Throughout the data store’s existence, privacy campaigners have criticised the NHS and government for not being transparent about the role of the companies involved and what safeguards are in place to protect people’s data.

Additionally, reports of Palantir offering its service for £1 before going on to win a £20m two-year contract with NHSE/I have fuelled claims of a “privatisation of the NHS’ data assets” and an unease about the role of security firms like Palantir in handling patient information. Only today, there is new legal action against the government over how the firm was selected.

Mr Mosley confirms that Palantir worked for free in the first three months of the pandemic, but argues that is usually the way the firm begins its relationship with a client.

“There’s a phase where typically you try our tools for free – in the same way that HSJ might offer one month’s free subscription to new readers,” he says.

Asked specifically about the fairness of Palantir being asked into the covid NHS work early on, whereas other firms were not, Mr Mosley does not comment directly, but instead highlights the strengths he thinks the firm has. 

In relation to data use, he adds: “Some people think we’re a data company in the way that social media companies are, and that therefore the data is where our value is. But we don’t own data or derive any value from it. We sell software to help organisations make the data they own more useful to them.

“The interpretation that we were offering this free because we’d get some benefit from the data itself was completely not the case and a perception we needed to change.”

Referring to the contractual process, he adds the software Palantir uses in its work with the data store is the same as it uses with its other clients.

“It’s not the case that we’ve had privileged access to information and subsequently built something bespoke to sell,” he says.

He emphasises that all NHS data has been “scrubbed” to make it “de-identifiable” prior to being processed by Palantir, at which point it is merely a “statistic”.

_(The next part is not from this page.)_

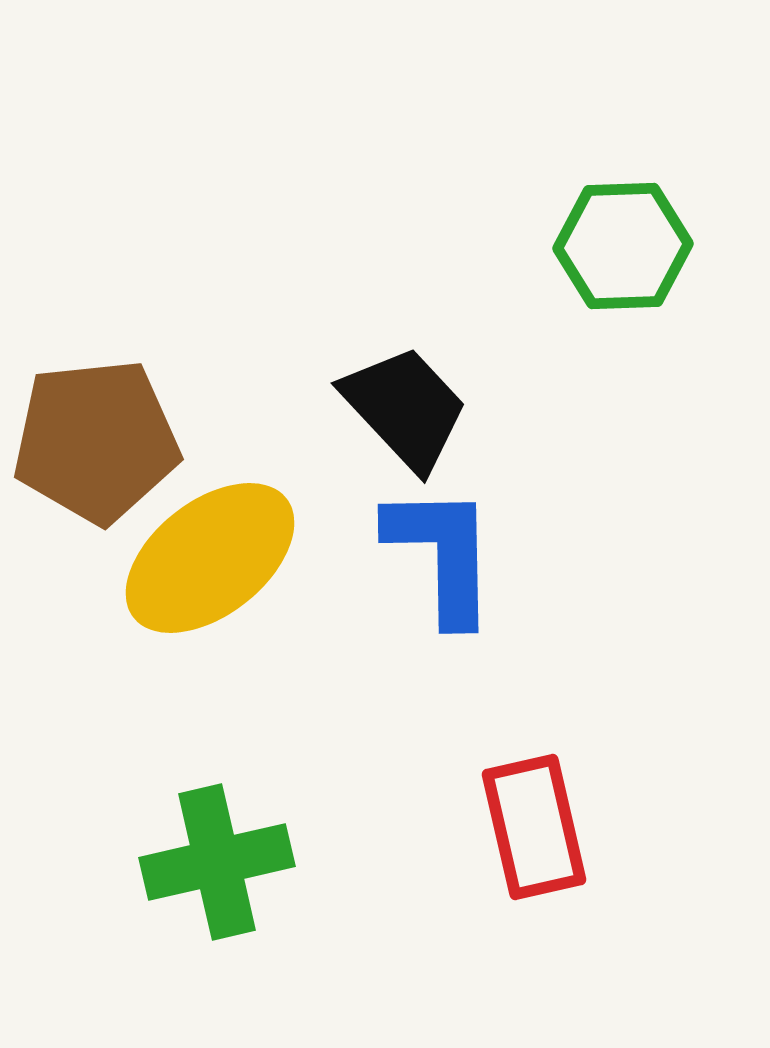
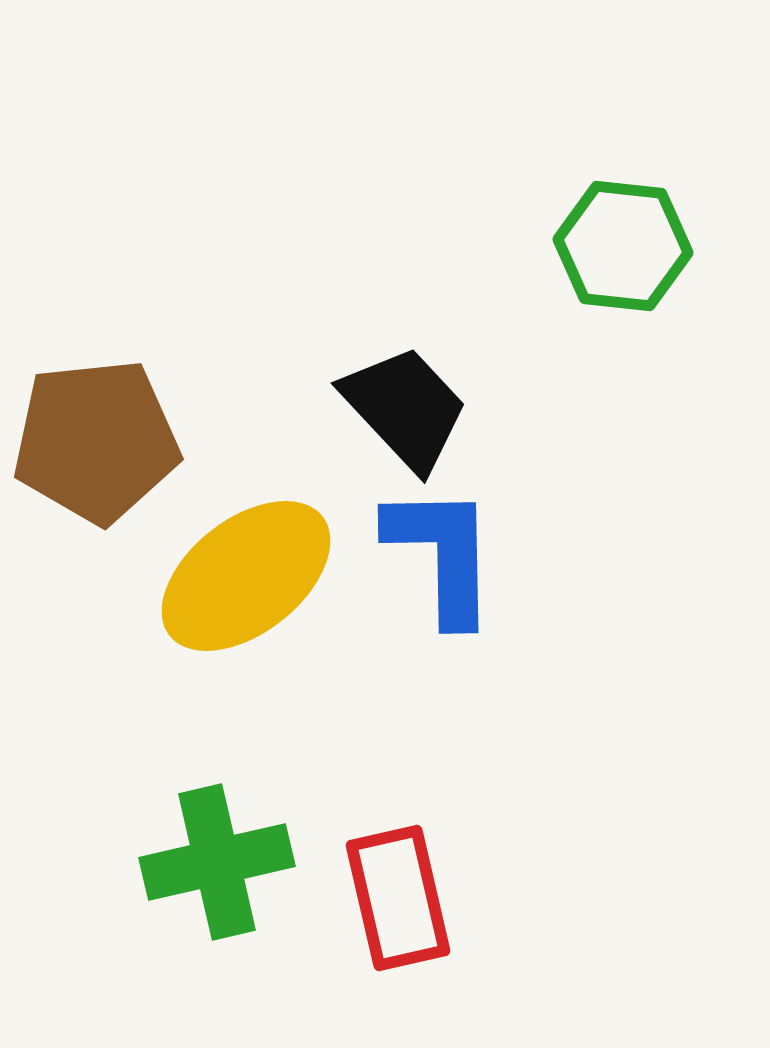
green hexagon: rotated 8 degrees clockwise
yellow ellipse: moved 36 px right, 18 px down
red rectangle: moved 136 px left, 71 px down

The data store’s next challenge

NHSE/I’s two-year contract with Palantir, agreed late last year, suggests that the data store is here to stay.

Currently, the data store is again proving instrumental in helping the delivery of the vaccination programme to pinpoint where supplies of the vaccine and supporting equipment should be prioritised.

Once the pandemic is over, Mr Mosley says he does not know what the NHS’ specific intentions for the data store and Palantir’s data platform are - but he expects both to play a similarly important role in the restoration of elective care services.

The data store’s effectiveness in that programme will depend on what happens with the temporary information-sharing rules put in place during the pandemic, as the continuation of those rules will be hard to justify when covid-19’s significance diminishes.

Mr Mosley merely points to the “de-identifiable” nature of the data processed by Palantir when asked for his view on future data-sharing changes.

However, he adds that the NHS needs to be ready for a future in which patients rely on wearables and devices at home to be monitored and that all that data must be “synced up” to patient records across primary and secondary care.

Click here to listen the full podcast.

  • Article amended at 12.05pm on 25 February to clarify that Palantir’s role in the data store has been to integrate and analyse the store’s datasets within its own Foundry platform. It only does so for certain types of data within the data store upon authorisation from NHSE/I. The firm cannot access any data in the store without NHSE/I’s approval.